> Directions: Please print only the top portion of the entries below, ending with the line that contains "Kode Pos Pondang Amurang Timur", exactly as written.

> Data extract:
##############################
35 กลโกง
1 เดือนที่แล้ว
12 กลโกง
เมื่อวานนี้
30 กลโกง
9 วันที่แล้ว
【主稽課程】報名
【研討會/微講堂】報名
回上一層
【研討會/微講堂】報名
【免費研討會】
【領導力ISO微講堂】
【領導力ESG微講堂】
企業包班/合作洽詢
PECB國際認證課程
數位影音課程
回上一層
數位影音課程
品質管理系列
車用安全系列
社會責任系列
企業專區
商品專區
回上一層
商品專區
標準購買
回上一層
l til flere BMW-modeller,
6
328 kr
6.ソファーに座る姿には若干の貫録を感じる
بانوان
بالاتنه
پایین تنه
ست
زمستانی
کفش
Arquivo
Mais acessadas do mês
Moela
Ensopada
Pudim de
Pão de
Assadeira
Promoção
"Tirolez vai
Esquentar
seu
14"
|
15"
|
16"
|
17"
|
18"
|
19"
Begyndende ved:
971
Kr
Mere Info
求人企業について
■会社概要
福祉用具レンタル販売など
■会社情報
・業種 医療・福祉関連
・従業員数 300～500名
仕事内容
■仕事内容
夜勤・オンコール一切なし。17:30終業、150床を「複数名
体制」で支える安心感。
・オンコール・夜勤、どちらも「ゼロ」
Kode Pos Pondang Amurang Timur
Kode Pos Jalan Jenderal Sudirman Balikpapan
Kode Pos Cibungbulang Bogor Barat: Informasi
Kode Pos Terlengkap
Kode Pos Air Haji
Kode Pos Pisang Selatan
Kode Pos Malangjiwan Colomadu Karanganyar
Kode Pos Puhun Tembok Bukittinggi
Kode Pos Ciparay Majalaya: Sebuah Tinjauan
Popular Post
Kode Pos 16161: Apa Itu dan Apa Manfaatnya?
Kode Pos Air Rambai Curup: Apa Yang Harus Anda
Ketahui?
##############################
> Expected output:
35 กลโกง
1 เดือนที่แล้ว
12 กลโกง
เมื่อวานนี้
30 กลโกง
9 วันที่แล้ว
【主稽課程】報名
【研討會/微講堂】報名
回上一層
【研討會/微講堂】報名
【免費研討會】
【領導力ISO微講堂】
【領導力ESG微講堂】
企業包班/合作洽詢
PECB國際認證課程
數位影音課程
回上一層
數位影音課程
品質管理系列
車用安全系列
社會責任系列
企業專區
商品專區
回上一層
商品專區
標準購買
回上一層
l til flere BMW-modeller,
6
328 kr
6.ソファーに座る姿には若干の貫録を感じる
بانوان
بالاتنه
پایین تنه
ست
زمستانی
کفش
Arquivo
Mais acessadas do mês
Moela
Ensopada
Pudim de
Pão de
Assadeira
Promoção
"Tirolez vai
Esquentar
seu
14"
|
15"
|
16"
|
17"
|
18"
|
19"
Begyndende ved:
971
Kr
Mere Info
求人企業について
■会社概要
福祉用具レンタル販売など
■会社情報
・業種 医療・福祉関連
・従業員数 300～500名
仕事内容
■仕事内容
夜勤・オンコール一切なし。17:30終業、150床を「複数名
体制」で支える安心感。
・オンコール・夜勤、どちらも「ゼロ」
Kode Pos Pondang Amurang Timur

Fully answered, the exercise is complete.